7.13 Disopyramide Until data on possible interactions between verapamil and disopyramide are obtained, do not administer disopyramide within 48 hours before or 24 hours after verapamil administration.

7.14 Flecainide A study in healthy volunteers showed that the concomitant administration of flecainide and verapamil may have additive effects on myocardial contractility, AV conduction, and repolarization. Concomitant therapy with flecainide and verapamil may result in additive negative inotropic effect and prolongation of atrioventricular conduction.

7.15 Carbamazepine Verapamil therapy may increase carbamazepine concentrations during combined therapy. This may produce carbamazepine side effects such as diplopia, headache, ataxia, or dizziness.

7.16 Cyclosporine Verapamil therapy may increase serum levels of cyclosporine.

7.17 Lithium Increased sensitivity to the effects of lithium (neurotoxicity) has been reported during concomitant verapamil-lithium therapy with either no change or an increase in serum lithium levels. However, the addition of verapamil has also resulted in the lowering of serum lithium levels in patients receiving chronic stable oral lithium. Patients receiving both drugs must be monitored carefully.

7.18 Inhalation Anesthetics Animal experiments have shown that inhalation anesthetics depress cardiovascular activity by decreasing the inward movement of calcium ions. When used concomitantly, inhalation anesthetics and calcium antagonists, such as verapamil, titrate slowly to avoid excessive cardiovascular depression.

7.19 Neuromuscular Blocking Agents Clinical data and animal studies suggest that verapamil may potentiate the activity of neuromuscular blocking agents (curare-like and depolarizing). It may be necessary to decrease the dose of verapamil and/or the dose of the neuromuscular blocking agent when the drugs are used concomitantly.

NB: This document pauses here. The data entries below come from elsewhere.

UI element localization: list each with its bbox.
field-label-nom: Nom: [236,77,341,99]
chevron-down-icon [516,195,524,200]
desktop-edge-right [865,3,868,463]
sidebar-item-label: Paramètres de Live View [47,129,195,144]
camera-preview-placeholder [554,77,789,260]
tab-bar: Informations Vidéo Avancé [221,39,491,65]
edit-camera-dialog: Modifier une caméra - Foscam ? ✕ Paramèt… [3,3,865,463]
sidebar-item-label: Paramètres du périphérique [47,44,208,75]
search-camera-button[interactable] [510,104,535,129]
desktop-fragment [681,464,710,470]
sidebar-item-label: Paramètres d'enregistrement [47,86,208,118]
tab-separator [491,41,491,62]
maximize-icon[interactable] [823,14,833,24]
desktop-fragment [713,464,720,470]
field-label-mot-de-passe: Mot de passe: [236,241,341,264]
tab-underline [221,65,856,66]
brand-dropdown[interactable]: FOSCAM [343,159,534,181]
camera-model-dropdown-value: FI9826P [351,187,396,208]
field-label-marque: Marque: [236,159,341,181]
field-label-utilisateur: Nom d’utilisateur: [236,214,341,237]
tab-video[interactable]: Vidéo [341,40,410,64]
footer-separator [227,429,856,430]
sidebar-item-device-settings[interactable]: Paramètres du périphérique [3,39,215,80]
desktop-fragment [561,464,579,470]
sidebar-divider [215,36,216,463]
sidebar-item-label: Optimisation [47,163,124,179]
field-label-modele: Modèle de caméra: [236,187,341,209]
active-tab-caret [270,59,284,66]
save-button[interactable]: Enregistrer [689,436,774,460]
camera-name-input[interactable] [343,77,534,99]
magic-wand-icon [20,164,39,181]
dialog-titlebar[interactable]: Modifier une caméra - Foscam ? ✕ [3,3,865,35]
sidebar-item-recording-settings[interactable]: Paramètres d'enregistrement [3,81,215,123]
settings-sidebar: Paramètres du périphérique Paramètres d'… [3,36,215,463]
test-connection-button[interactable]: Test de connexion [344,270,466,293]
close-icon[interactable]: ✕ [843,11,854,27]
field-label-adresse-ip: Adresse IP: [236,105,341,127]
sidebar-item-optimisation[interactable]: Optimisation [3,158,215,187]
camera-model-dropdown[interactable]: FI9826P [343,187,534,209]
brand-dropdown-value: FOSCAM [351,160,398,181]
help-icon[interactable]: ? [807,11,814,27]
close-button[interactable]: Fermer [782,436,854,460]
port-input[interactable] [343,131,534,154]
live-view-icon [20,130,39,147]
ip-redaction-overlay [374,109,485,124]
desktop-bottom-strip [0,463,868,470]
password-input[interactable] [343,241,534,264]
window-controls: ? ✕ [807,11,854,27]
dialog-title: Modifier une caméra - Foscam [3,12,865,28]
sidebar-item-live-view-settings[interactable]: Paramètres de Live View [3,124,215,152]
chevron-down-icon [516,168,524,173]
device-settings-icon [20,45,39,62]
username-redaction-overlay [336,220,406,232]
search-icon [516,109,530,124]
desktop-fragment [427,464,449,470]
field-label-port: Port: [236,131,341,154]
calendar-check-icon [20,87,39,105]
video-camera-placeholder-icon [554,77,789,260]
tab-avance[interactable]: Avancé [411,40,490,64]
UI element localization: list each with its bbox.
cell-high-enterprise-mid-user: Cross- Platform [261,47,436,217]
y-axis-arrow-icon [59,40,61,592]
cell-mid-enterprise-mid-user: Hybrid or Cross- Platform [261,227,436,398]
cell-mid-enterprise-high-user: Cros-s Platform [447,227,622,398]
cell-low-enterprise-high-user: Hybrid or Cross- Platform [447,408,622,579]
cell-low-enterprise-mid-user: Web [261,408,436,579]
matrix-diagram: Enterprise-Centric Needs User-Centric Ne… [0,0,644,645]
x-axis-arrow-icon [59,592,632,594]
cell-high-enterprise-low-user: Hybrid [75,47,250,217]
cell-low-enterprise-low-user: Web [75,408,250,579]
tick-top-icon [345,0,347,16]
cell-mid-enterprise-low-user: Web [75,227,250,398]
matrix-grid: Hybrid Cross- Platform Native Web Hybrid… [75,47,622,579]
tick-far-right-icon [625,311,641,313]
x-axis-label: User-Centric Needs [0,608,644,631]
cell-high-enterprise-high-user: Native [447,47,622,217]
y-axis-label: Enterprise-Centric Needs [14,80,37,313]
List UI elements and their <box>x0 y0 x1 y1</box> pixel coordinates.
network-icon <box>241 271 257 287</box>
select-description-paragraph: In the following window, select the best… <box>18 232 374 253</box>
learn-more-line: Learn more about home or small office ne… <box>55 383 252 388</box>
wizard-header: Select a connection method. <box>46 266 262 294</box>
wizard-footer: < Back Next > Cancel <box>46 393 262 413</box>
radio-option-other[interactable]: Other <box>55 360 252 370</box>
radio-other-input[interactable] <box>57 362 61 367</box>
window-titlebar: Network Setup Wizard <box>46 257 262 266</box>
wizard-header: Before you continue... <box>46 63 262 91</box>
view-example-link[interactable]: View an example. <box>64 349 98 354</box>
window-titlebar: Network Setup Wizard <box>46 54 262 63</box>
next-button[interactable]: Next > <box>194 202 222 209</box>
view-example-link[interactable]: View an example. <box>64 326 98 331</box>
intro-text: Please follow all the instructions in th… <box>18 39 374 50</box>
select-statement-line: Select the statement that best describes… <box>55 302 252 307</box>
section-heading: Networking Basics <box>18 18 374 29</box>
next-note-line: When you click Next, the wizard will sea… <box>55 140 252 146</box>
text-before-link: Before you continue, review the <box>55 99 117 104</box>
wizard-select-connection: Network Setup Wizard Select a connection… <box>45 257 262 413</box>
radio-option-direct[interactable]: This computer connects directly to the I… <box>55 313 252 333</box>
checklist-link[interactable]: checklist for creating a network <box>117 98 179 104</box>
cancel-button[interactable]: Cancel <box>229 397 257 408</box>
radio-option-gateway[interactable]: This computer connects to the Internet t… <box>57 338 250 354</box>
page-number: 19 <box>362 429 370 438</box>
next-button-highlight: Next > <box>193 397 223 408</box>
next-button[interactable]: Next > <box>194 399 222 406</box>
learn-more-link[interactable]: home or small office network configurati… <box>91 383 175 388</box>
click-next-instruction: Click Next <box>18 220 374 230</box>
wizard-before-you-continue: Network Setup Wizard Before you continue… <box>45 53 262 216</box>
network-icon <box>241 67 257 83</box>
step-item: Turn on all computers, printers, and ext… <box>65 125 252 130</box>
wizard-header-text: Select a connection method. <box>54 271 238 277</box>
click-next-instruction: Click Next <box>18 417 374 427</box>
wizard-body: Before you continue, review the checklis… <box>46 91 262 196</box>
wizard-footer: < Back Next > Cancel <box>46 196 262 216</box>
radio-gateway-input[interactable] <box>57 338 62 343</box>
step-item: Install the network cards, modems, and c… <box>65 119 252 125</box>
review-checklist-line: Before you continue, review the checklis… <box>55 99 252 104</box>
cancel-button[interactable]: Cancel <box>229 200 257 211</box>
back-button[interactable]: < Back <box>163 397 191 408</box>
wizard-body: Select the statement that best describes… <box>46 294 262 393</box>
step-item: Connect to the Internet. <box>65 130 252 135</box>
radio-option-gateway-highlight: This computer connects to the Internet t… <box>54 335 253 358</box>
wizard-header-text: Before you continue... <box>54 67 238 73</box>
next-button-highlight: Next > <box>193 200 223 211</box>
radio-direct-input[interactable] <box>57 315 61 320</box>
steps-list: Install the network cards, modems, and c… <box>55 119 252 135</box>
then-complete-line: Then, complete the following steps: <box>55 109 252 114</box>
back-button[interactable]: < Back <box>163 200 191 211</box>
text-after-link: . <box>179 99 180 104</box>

7.20 Phenobarbital Phenobarbital therapy may increase verapamil clearance.

7.21 Rifampin Therapy with rifampin may markedly reduce oral verapamil bioavailability.

7.22 Theophylline Verapamil may inhibit the clearance and increase the plasma levels of theophylline.

7.23 Cimetidine The interaction between cimetidine and chronically administered verapamil has not been studied. Variable results on clearance have been obtained in acute studies of healthy volunteers; clearance of verapamil was either reduced or unchanged.

7.24 Nitrates Verapamil has been given concomitantly with short- and long-acting nitrates without any undesirable drug interactions. The pharmacologic profile of both drugs and the clinical experience suggest beneficial interactions.

7.25 Mammalian Target of Rapamycin (mTOR) Inhibitors In a study of 25 healthy volunteers with co-administration of verapamil with sirolimus, whole blood sirolimus C max and AUC were increased 130% and 120%, respectively. Plasma S(-) verapamil C max and AUC were both increased 50%. Co-administration of verapamil with everolimus in 16 healthy volunteers increased the C max and AUC of everolimus by 130% and 250%, respectively. With concomitant use of mTOR inhibitors (e.g., sirolimus, temsirolimus, and everolimus) and verapamil, consider appropriate dose reductions of both medications.